Formas de colaborar con Kimo-Kap
Quienes deseen colaborar con Kimo-Kap lo pueden hacer de diferentes formas. "Pueden donarnos telas, comprar bolsas de celofán, imprimir etiquetas o difundir el proyecto. Y las que sepan coser y se animen pueden confeccionar gorros ya que contamos con un tutorial y un patrón y aunque el primero resulta complicado, el segundo sale solo. Es mucho más fácil de lo que parece", asegura la delegada de Bizkaia. Los confeccionan en tres tallas, de S de 0 a 3 años, M de 4 a 8 años y L de 9 años en adelante. La tela debe ser 100% algodón "es un requisito imprescindible" y hay que intentar que tenga "las menos costuras posibles, por eso la cinta que va por la frente y es para atarlo va en una sola pieza".

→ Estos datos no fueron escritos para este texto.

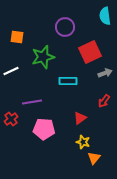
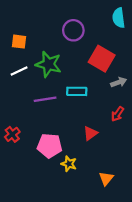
red square: (90, 52) -> (102, 59), turned -35
green star: (43, 57) -> (48, 64), turned 30
white line: (11, 71) -> (19, 71), moved
purple line: (32, 102) -> (45, 99), moved
yellow star: (83, 142) -> (69, 164), moved

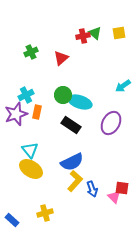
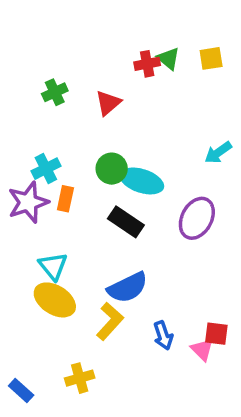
yellow L-shape: (75, 181) -> (110, 321), moved

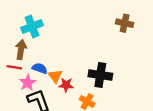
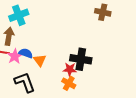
pink star: (28, 83) -> (15, 56), moved
red star: (66, 85) -> (70, 69), moved

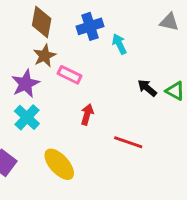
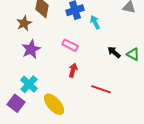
brown star: (45, 56) -> (24, 23), moved
pink rectangle: (69, 75) -> (70, 45), moved
cyan cross: (27, 117) -> (29, 84), moved

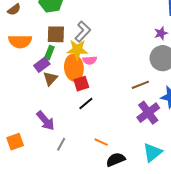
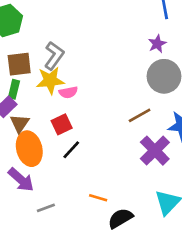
orange ellipse: (74, 68) -> (29, 149), moved
gray line: (61, 144) -> (46, 208), turned 48

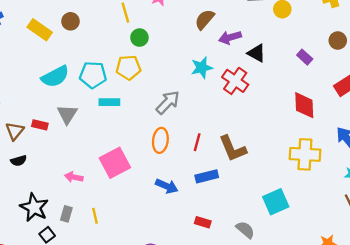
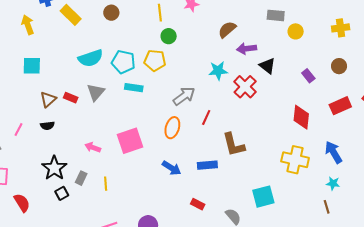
yellow rectangle: (40, 30) -> (71, 15), moved
red line: (197, 142) -> (206, 117), moved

A la hora de enviar los gorros o los materiales antes se encargaban los propios donantes pero, ahora, cuentan con "una tienda o sitio oficial de recogida en cada pueblo, o por lo menos en muchos, y así, de vez en cuando, me doy un paseo largo, me recorro todas y los recojo, o incluso las dueñas de las tiendas, además de todo lo que ya hacen por Kimo-Kap, pagan también los envíos. La verdad es que  no te das cuenta de cuantas personas buenas hay, hasta que te metes de lleno en un proyecto como éste", agradece.

Y por supuesto "los niños están encantados con sus gorros. Cuando lo pasamos nostros, Alain llevaba una gorra, pero no le tapaba nada, el sol le hacía daño y encima siempre tenía la mirada de la gente clavada. Ahora con estos gorros están a gusto, sin sol y sin mirones. Y ¡les queda de bien a todos!", recalca Jobana. "Ellos tienen ganas de reír, de jugar y de sentirse bien y Kimo-Kap lo que quiere es fomentar lo que hay dentro de ellos y su magia, porque tienen mucha magia", concluyen desde Kimo-Kap.